WHAT IS REQUIRED: In your copy of the records, include every word exactly and no pictures.

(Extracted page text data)
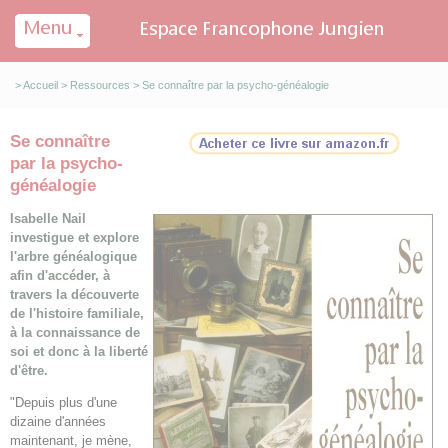
Panneau de gestion des cookies
>
Accueil
>
Ressources
> Se connaître par la psycho-généalogie
Se connaître
par la psycho-
généalogie
Isabelle Nail
investigue et explore
l'arbre généalogique
afin d'accéder, à
travers la découverte
de l'histoire familiale,
à la connaissance de
soi et donc à la liberté
d'être.
"Depuis plus d'une
dizaine d'années
maintenant, je mène,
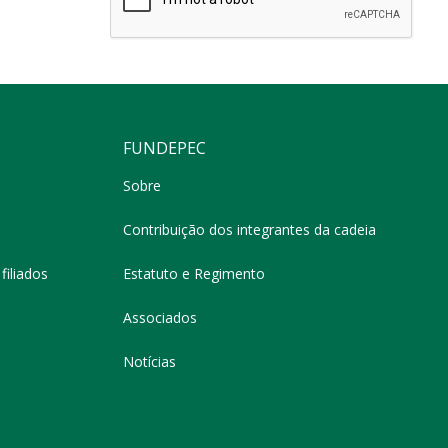
FUNDEPEC
Sobre
Contribuição dos integrantes da cadeia
filiados
Estatuto e Regimento
Associados
Notícias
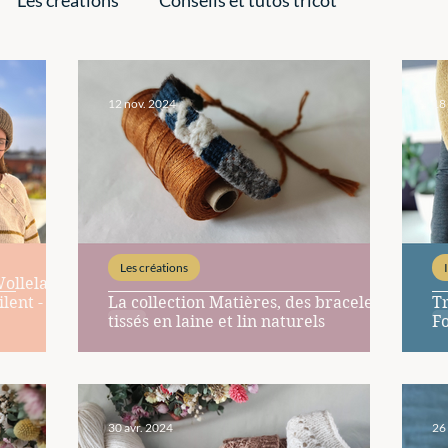
 laine
12 nov. 2024
18
Les créations
lent -
La collection Matières, des bracelets
Tr
tissés en laine et lin naturels
Fo
30 avr. 2024
26 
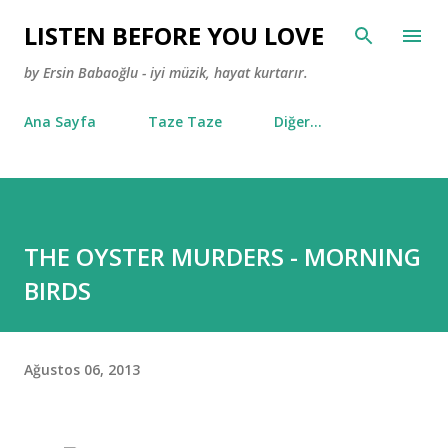
Ana içeriğe atla
LISTEN BEFORE YOU LOVE
by Ersin Babaoğlu - iyi müzik, hayat kurtarır.
Ana Sayfa
Taze Taze
Diğer…
THE OYSTER MURDERS - MORNING
BIRDS
Ağustos 06, 2013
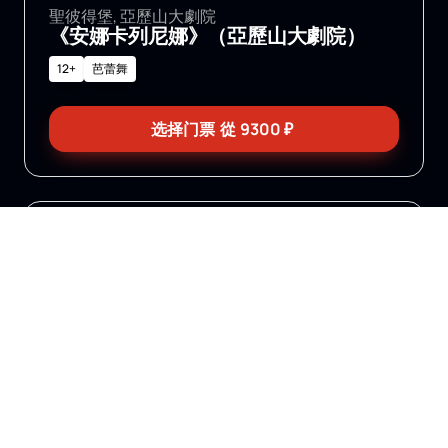
聖彼得堡, 亞歷山大劇院
《安娜卡列尼娜》（亞歷山大劇院）
12+
芭蕾舞
选择门票
從
9300
₽
21
22
—
八月
八月
聖彼得堡, 亞歷山大劇院
《罪與罰》（亞歷山大劇院上演）
流行的
16+
芭蕾舞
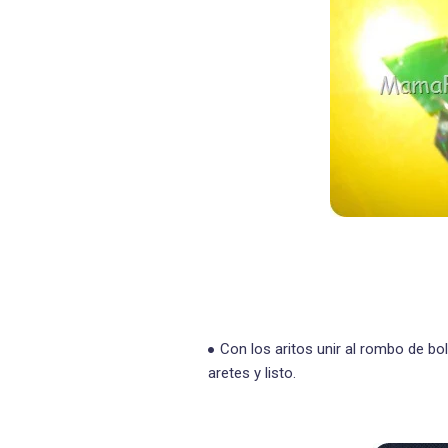
Con los aritos unir al rombo de bol
aretes y listo.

FINISHED EXERCISE:
Panneau de gestion des cookies
>
Accueil
>
Ressources
> Se connaître par la psycho-généalogie
Se connaître
par la psycho-
généalogie
Isabelle Nail
investigue et explore
l'arbre généalogique
afin d'accéder, à
travers la découverte
de l'histoire familiale,
à la connaissance de
soi et donc à la liberté
d'être.
"Depuis plus d'une
dizaine d'années
maintenant, je mène,
FUNDEPEC
Sobre
Contribuição dos integrantes da cadeia
filiados
Estatuto e Regimento
Associados
Notícias
 laine
12 nov. 2024
18
Les créations
lent -
La collection Matières, des bracelets
Tr
tissés en laine et lin naturels
Fo
30 avr. 2024
26 
Ana içeriğe atla
LISTEN BEFORE YOU LOVE
by Ersin Babaoğlu - iyi müzik, hayat kurtarır.
Ana Sayfa
Taze Taze
Diğer…
THE OYSTER MURDERS - MORNING
BIRDS
Ağustos 06, 2013
聖彼得堡, 亞歷山大劇院
《安娜卡列尼娜》（亞歷山大劇院）
12+
芭蕾舞
选择门票
從
9300
₽
21
22
—
八月
八月
聖彼得堡, 亞歷山大劇院
《罪與罰》（亞歷山大劇院上演）
流行的
16+
芭蕾舞
Con los aritos unir al rombo de bol
aretes y listo.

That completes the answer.